• **Data section**

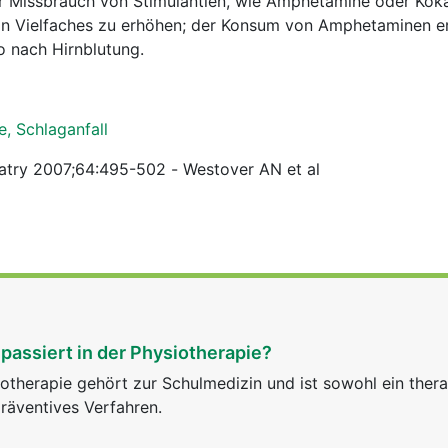
r Missbrauch von Stimulantien, wie Amphetamine oder Koka
ein Vielfaches zu erhöhen; der Konsum von Amphetaminen e
o nach Hirnblutung.
e, Schlaganfall
iatry 2007;64:495-502 - Westover AN et al
passiert in der Physiotherapie?
otherapie gehört zur Schulmedizin und ist sowohl ein ther
räventives Verfahren.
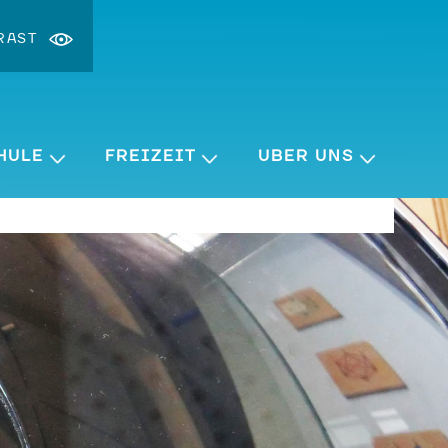
RAST
st ändern
ergrößern
HULE
FREIZEIT
ÜBER UNS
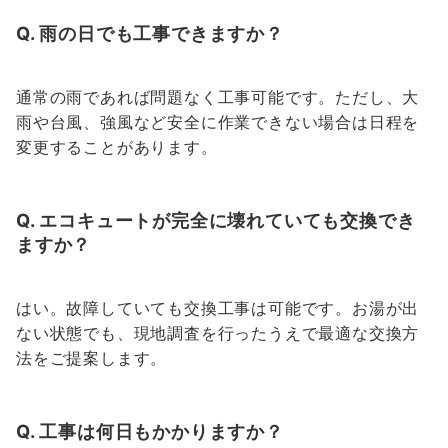
Q. 雨の日でも工事できますか？
通常の雨であれば問題なく工事可能です。ただし、大
雨や台風、強風など安全に作業できない場合は日程を
変更することがあります。
Q. エコキュートが完全に壊れていても交換でき
ますか？
はい。故障していても交換工事は可能です。お湯が出
ない状態でも、現地調査を行ったうえで最適な交換方
法をご提案します。
Q. 工事は何日もかかりますか？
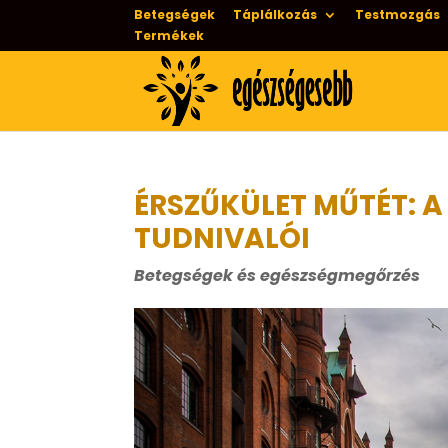
Betegségek
Táplálkozás
Testmozgás
Termékek
ÉRSZŰKÜLET MŰTÉT: A
TUDNIVALÓI
Betegségek és egészségmegőrzés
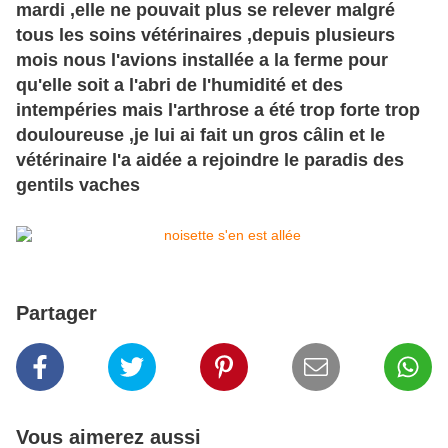
mardi ,elle ne pouvait plus se relever malgré
tous les soins vétérinaires ,depuis plusieurs
mois nous l'avions installée a la ferme pour
qu'elle soit a l'abri de l'humidité et des
intempéries mais l'arthrose a été trop forte trop
douloureuse ,je lui ai fait un gros câlin et le
vétérinaire l'a aidée a rejoindre le paradis des
gentils vaches
Partager
Vous aimerez aussi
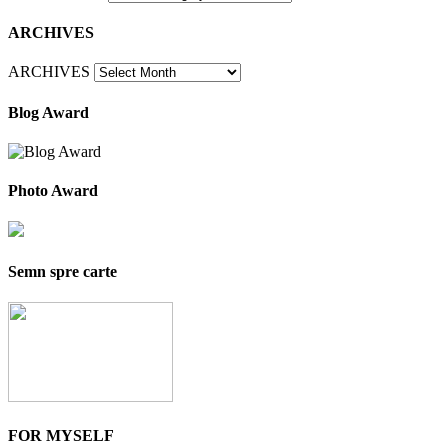
ARCHIVES
ARCHIVES
Blog Award
Photo Award
Semn spre carte
FOR MYSELF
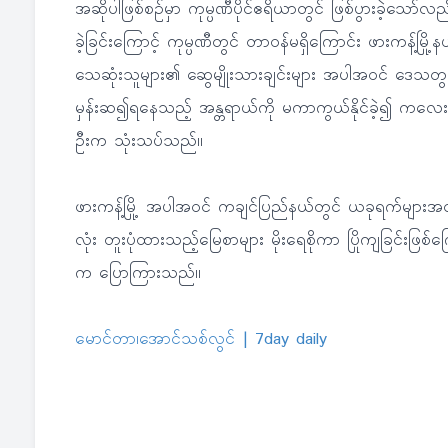
အဆိုပါဖြစ်စဉ်မှာ ကုမ္ပဏီပိုင်ဧရိယာတွင် ဖြစ်ပွားခဲ့သော်
ခဲ့ခြင်းကြောင့် ကုမ္ပဏီတွင် တာဝန်မရှိကြောင်း ဖားကန့်မြိ
သေဆုံးသူများ၏ ဆွေမျိုးသားချင်းများ အပါအဝင် ဒေသတွင်း
မှန်းဆ၍ရနေသည့် အန္တရာယ်ကို မကာကွယ်နိုင်ခဲ့၍ ကလေးငယ
ဦးက သုံးသပ်သည်။
ဖားကန့်မြို့ အပါအဝင် ကချင်ပြည်နယ်တွင် ယခုရက်များအတွင်း မိ
လုံး တူးပုံထားသည့်မြေစာများ မိုးရေစိုကာ ပြိုကျခြင်းဖြစ်ကြေ
က ပြောကြားသည်။
မောင်တာ၊အောင်သစ်လွင် | 7day daily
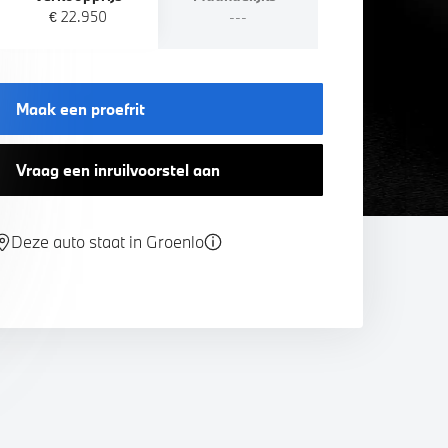
€ 22.950
---
Maak een proefrit
Vraag een inruilvoorstel aan
Deze auto staat in Groenlo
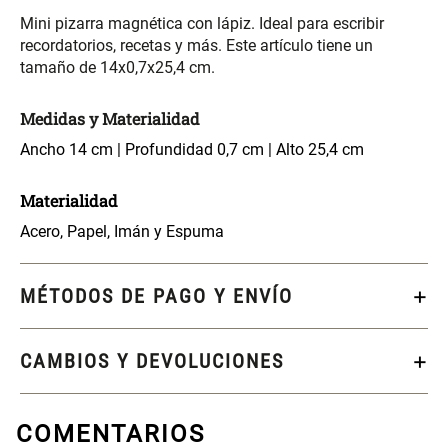
S/ 261.00
S/ 104.00
S/ 349.00
Mini pizarra magnética con lápiz. Ideal para escribir
recordatorios, recetas y más. Este artículo tiene un
tamaño de 14x0,7x25,4 cm.
Set Sábanas Algodón satín 240
Almohada Memory + Gel
Hilos
Medidas y Materialidad
S/ 169.00
S/ 124.00
Ancho 14 cm | Profundidad 0,7 cm | Alto 25,4 cm
Canasto Ropa Bambú Redondo
Mueble Repisa Bambú 4
Materialidad
con Forro
Bandejas con Puerta 23 x 23 x
119 cm
Acero, Papel, Imán y Espuma
S/ 69.90
S/ 135.20
S/ 169.00
MÉTODOS DE PAGO Y ENVÍO
Comoda Bambú con Puertas 80
Almohada Sensación Plumas
x 33 x 80 cm
CAMBIOS Y DEVOLUCIONES
S/ 254.90
S/ 74.90
S/ 319.00
COMENTARIOS
Plumón Pluma
Set 2 Almohadas Hollow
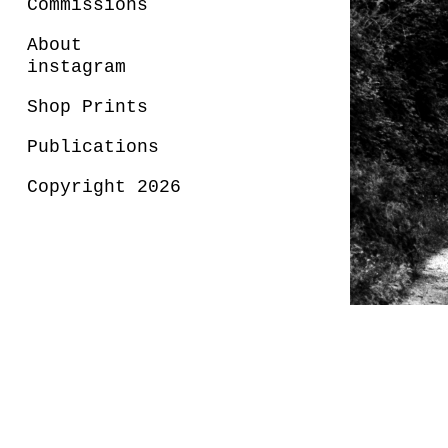
Commissions
About
instagram
Shop Prints
Publications
Copyright 2026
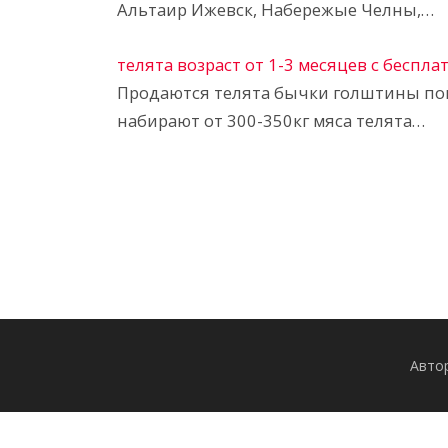
Альтаир Ижевск, Набережые Челны,…
телята возраст от 1-3 месяцев с беспл
Продаются телята бычки голштины по
набирают от 300-350кг мяса телята…
Авто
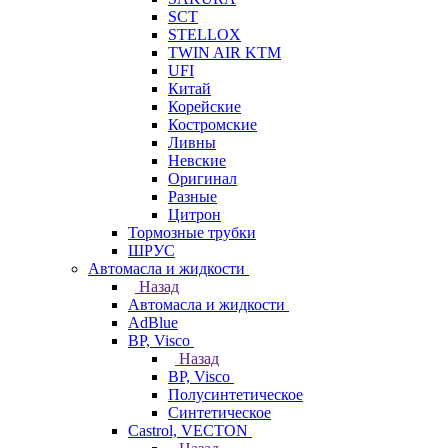
SCT
STELLOX
TWIN AIR KTM
UFI
Китай
Корейские
Костромские
Ливны
Невские
Оригинал
Разные
Цитрон
Тормозные трубки
ШРУС
Автомасла и жидкости
Назад
Автомасла и жидкости
AdBlue
BP, Visco
Назад
BP, Visco
Полусинтетическое
Синтетическое
Castrol, VECTON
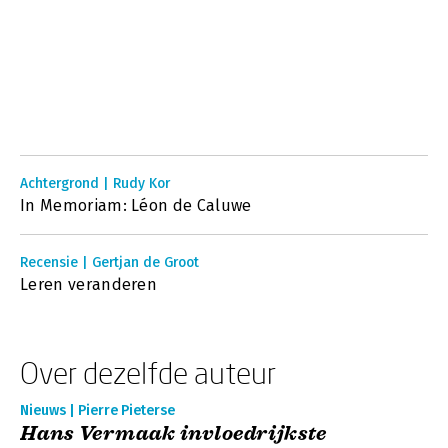
Achtergrond | Rudy Kor
In Memoriam: Léon de Caluwe
Recensie | Gertjan de Groot
Leren veranderen
Over dezelfde auteur
Nieuws | Pierre Pieterse
Hans Vermaak invloedrijkste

• **Your instructions**
The records are to be returned word for word, without any of their pictures.

• **Answer for the task**
r Missbrauch von Stimulantien, wie Amphetamine oder Koka
ein Vielfaches zu erhöhen; der Konsum von Amphetaminen e
o nach Hirnblutung.
e, Schlaganfall
iatry 2007;64:495-502 - Westover AN et al
passiert in der Physiotherapie?
otherapie gehört zur Schulmedizin und ist sowohl ein ther
räventives Verfahren.
RAST
st ändern
ergrößern
HULE
FREIZEIT
ÜBER UNS
Q. 雨の日でも工事できますか？
通常の雨であれば問題なく工事可能です。ただし、大
雨や台風、強風など安全に作業できない場合は日程を
変更することがあります。
Q. エコキュートが完全に壊れていても交換でき
ますか？
はい。故障していても交換工事は可能です。お湯が出
ない状態でも、現地調査を行ったうえで最適な交換方
法をご提案します。
Q. 工事は何日もかかりますか？
Betegségek
Táplálkozás
Testmozgás
Termékek
ÉRSZŰKÜLET MŰTÉT: A
TUDNIVALÓI
Betegségek és egészségmegőrzés
mardi ,elle ne pouvait plus se relever malgré
tous les soins vétérinaires ,depuis plusieurs
mois nous l'avions installée a la ferme pour
qu'elle soit a l'abri de l'humidité et des
intempéries mais l'arthrose a été trop forte trop
douloureuse ,je lui ai fait un gros câlin et le
vétérinaire l'a aidée a rejoindre le paradis des
gentils vaches
Partager
Vous aimerez aussi
ARCHIVES
ARCHIVES
Blog Award
Photo Award
Semn spre carte
FOR MYSELF
အဆိုပါဖြစ်စဉ်မှာ ကုမ္ပဏီပိုင်ဧရိယာတွင် ဖြစ်ပွားခဲ့သော်
ခဲ့ခြင်းကြောင့် ကုမ္ပဏီတွင် တာဝန်မရှိကြောင်း ဖားကန့်မြိ
သေဆုံးသူများ၏ ဆွေမျိုးသားချင်းများ အပါအဝင် ဒေသတွင်း
မှန်းဆ၍ရနေသည့် အန္တရာယ်ကို မကာကွယ်နိုင်ခဲ့၍ ကလေးငယ
ဦးက သုံးသပ်သည်။
ဖားကန့်မြို့ အပါအဝင် ကချင်ပြည်နယ်တွင် ယခုရက်များအတွင်း မိ
လုံး တူးပုံထားသည့်မြေစာများ မိုးရေစိုကာ ပြိုကျခြင်းဖြစ်ကြေ
က ပြောကြားသည်။
မောင်တာ၊အောင်သစ်လွင် | 7day daily
€ 22.950
---
Maak een proefrit
Vraag een inruilvoorstel aan
Deze auto staat in Groenlo
S/ 261.00
S/ 104.00
S/ 349.00
Mini pizarra magnética con lápiz. Ideal para escribir
recordatorios, recetas y más. Este artículo tiene un
tamaño de 14x0,7x25,4 cm.
Set Sábanas Algodón satín 240
Almohada Memory + Gel
Hilos
Medidas y Materialidad
S/ 169.00
S/ 124.00
Ancho 14 cm | Profundidad 0,7 cm | Alto 25,4 cm
Canasto Ropa Bambú Redondo
Mueble Repisa Bambú 4
Materialidad
con Forro
Bandejas con Puerta 23 x 23 x
119 cm
Acero, Papel, Imán y Espuma
S/ 69.90
S/ 135.20
S/ 169.00
MÉTODOS DE PAGO Y ENVÍO
Comoda Bambú con Puertas 80
Almohada Sensación Plumas
x 33 x 80 cm
CAMBIOS Y DEVOLUCIONES
S/ 254.90
S/ 74.90
S/ 319.00
COMENTARIOS
Plumón Pluma
Set 2 Almohadas Hollow
Commissions
About
instagram
Shop Prints
Publications
Copyright 2026
Альтаир Ижевск, Набережые Челны,…
телята возраст от 1-3 месяцев с беспл
Продаются телята бычки голштины по
набирают от 300-350кг мяса телята…
Авто
SCT
STELLOX
TWIN AIR KTM
UFI
Китай
Корейские
Костромские
Ливны
Невские
Оригинал
Разные
Цитрон
Тормозные трубки
ШРУС
Автомасла и жидкости
Назад
Автомасла и жидкости
AdBlue
BP, Visco
Назад
BP, Visco
Полусинтетическое
Синтетическое
Castrol, VECTON
Achtergrond | Rudy Kor
In Memoriam: Léon de Caluwe
Recensie | Gertjan de Groot
Leren veranderen
Over dezelfde auteur
Nieuws | Pierre Pieterse
Hans Vermaak invloedrijkste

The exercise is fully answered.